# My clam



## Eric Muehlbauer (Dec 9, 2008)

Finally got a decent shot of one of my Tridacna crocea clams.....I've had it about 5 months now...and its doing very well. Take care, Eric


----------



## snow (Dec 10, 2008)

wow! so nice. well done ''eric''.


----------



## smartie2000 (Dec 10, 2008)

I love them! I wish I had the proper light to keep one


----------



## Jon in SW Ohio (Dec 10, 2008)

Makes me miss my crocea, but in a tank as small as mine I couldn't dose calcium and alkalinity fast enough to keep up.
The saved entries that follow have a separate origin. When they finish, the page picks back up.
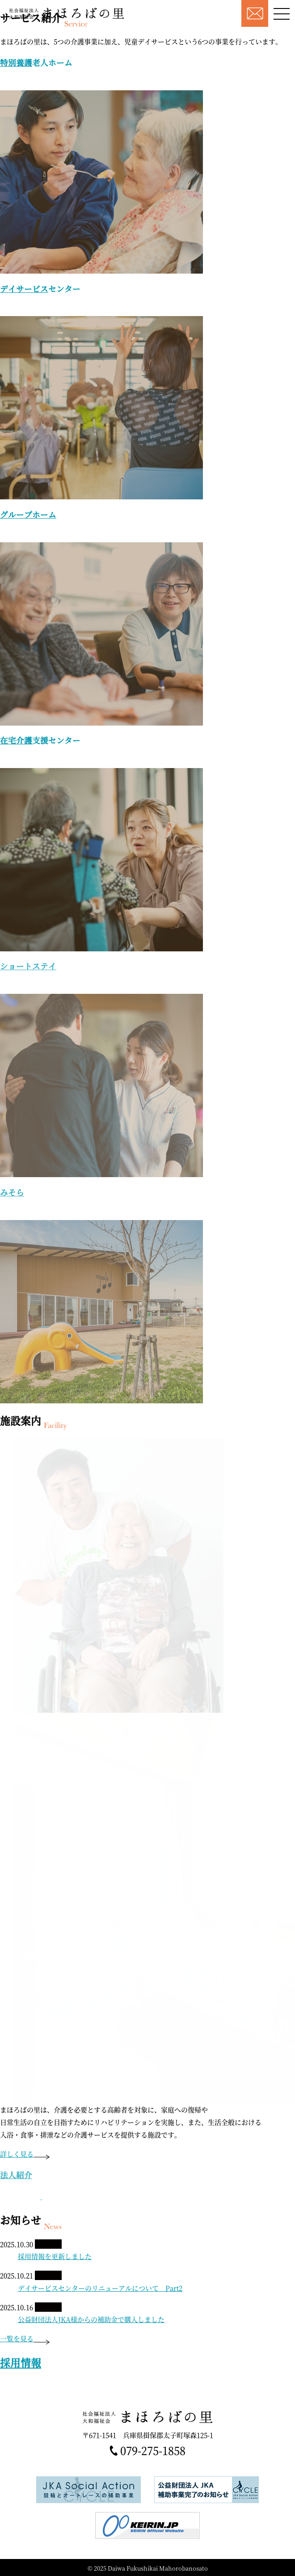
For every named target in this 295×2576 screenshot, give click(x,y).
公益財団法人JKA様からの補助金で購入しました (91, 2319)
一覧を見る (25, 2338)
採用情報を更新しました (55, 2256)
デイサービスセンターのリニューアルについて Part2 (100, 2288)
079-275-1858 (152, 2450)
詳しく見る (25, 2153)
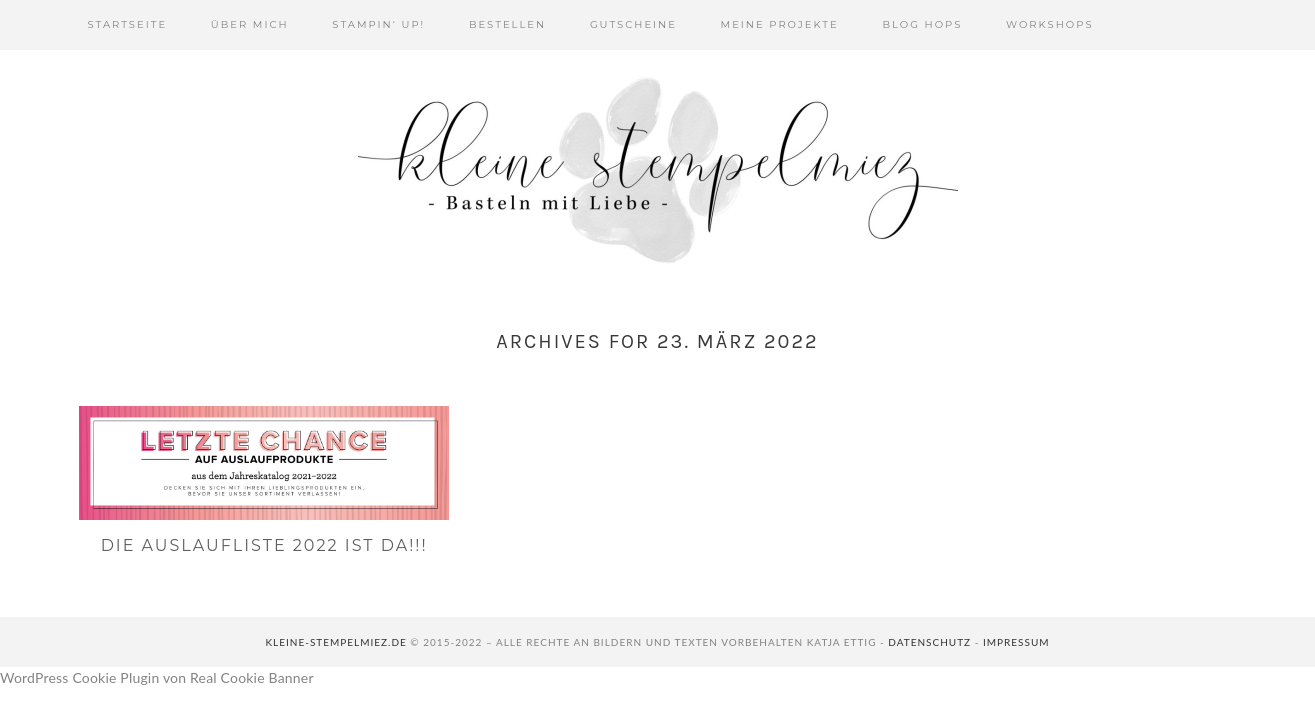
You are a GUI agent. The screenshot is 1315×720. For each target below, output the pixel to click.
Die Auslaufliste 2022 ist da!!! (264, 545)
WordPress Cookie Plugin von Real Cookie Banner (157, 677)
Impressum (1016, 642)
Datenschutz (929, 642)
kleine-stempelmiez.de (335, 642)
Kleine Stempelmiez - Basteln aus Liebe (658, 170)
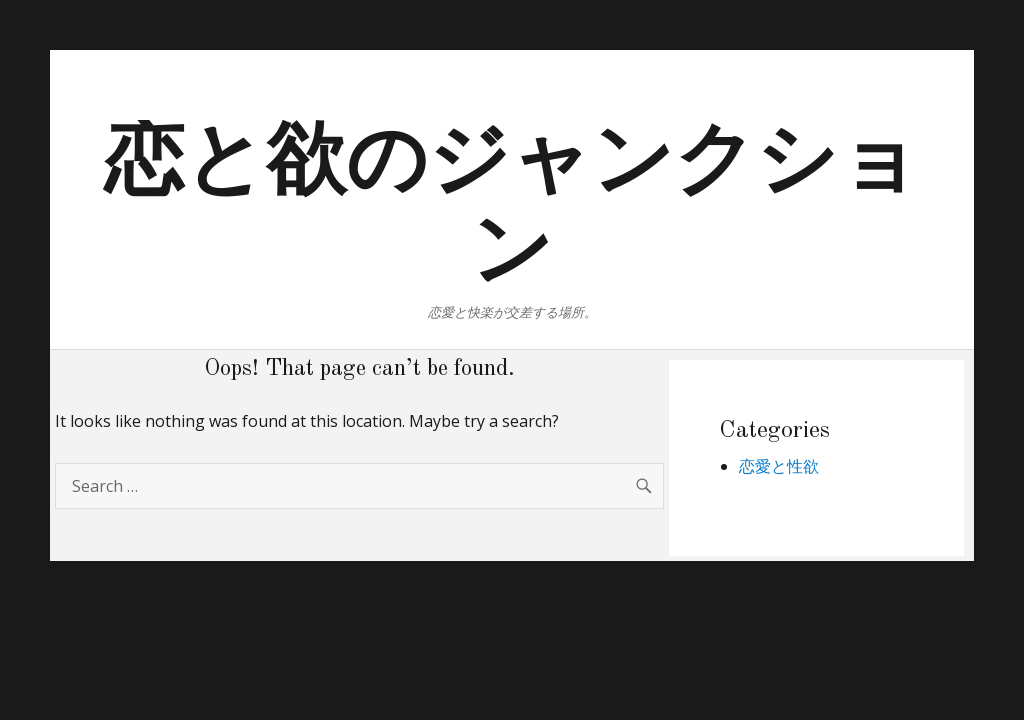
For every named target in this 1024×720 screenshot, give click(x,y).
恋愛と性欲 (779, 466)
One day when I have a bigger tank a nice maxima is definitely on the list!


----------



## rdlsreno (Dec 10, 2008)

Nice color! Beautiful!!

Ramon


----------



## P-chan (Dec 10, 2008)

Wow! That's a clam? Forgive my obvious ignorance!  It's an awesome color.


----------



## NYEric (Dec 10, 2008)

Very nice, for about 2 nanoseconds I just missed my SW invert tank.


----------



## SlipperFan (Dec 10, 2008)

P-chan said:


> Wow! That's a clam? Forgive my obvious ignorance!  It's an awesome color.


My reaction as well.


----------



## biothanasis (Dec 10, 2008)

That colour is extraordinary!!! WOW!!!! Well done!!!


----------



## Ron-NY (Dec 11, 2008)

SlipperFan said:


> My reaction as well.


 that makes 3 of us...very cool Eric :clap:I bet I could get very addicted to salt water aquariums


----------



## Elena (Dec 12, 2008)

Very attractive creature, so colourful!

I'd love a marine tank one day.


----------